Filter the entries for the word "сентября". Copy each line that has it.

(Stored data entries)
*** Begin section ***

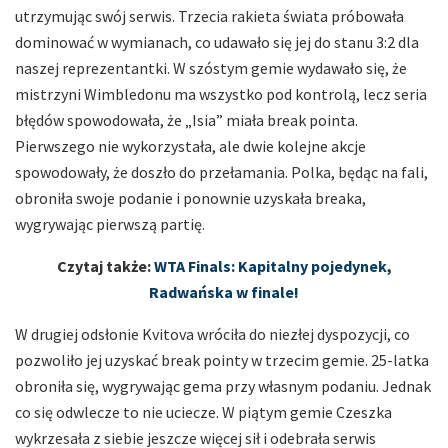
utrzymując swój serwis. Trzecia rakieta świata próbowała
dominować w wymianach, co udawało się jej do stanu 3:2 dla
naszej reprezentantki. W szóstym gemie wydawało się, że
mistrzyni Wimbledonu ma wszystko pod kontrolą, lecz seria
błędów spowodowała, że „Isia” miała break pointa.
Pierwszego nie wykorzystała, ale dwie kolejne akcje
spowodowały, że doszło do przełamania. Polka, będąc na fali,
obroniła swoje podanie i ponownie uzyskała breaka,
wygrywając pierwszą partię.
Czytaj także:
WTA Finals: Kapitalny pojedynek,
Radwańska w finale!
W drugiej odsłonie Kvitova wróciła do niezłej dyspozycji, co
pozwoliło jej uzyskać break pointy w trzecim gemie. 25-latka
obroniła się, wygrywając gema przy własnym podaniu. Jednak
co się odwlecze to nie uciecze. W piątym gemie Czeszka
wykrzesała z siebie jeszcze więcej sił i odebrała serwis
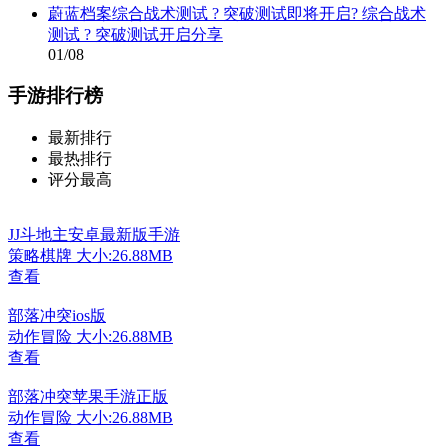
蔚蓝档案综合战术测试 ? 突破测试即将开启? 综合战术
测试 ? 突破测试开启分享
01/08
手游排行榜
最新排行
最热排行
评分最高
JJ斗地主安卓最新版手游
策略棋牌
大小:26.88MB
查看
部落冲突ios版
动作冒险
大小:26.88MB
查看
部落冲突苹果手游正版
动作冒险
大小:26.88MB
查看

*** End section ***
*** Begin section ***

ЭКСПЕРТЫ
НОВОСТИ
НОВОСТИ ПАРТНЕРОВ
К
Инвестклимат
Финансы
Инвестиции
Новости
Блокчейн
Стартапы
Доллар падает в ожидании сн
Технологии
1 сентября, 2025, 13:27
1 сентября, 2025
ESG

*** End section ***

> _Exercise response_:
1 сентября, 2025, 13:27
1 сентября, 2025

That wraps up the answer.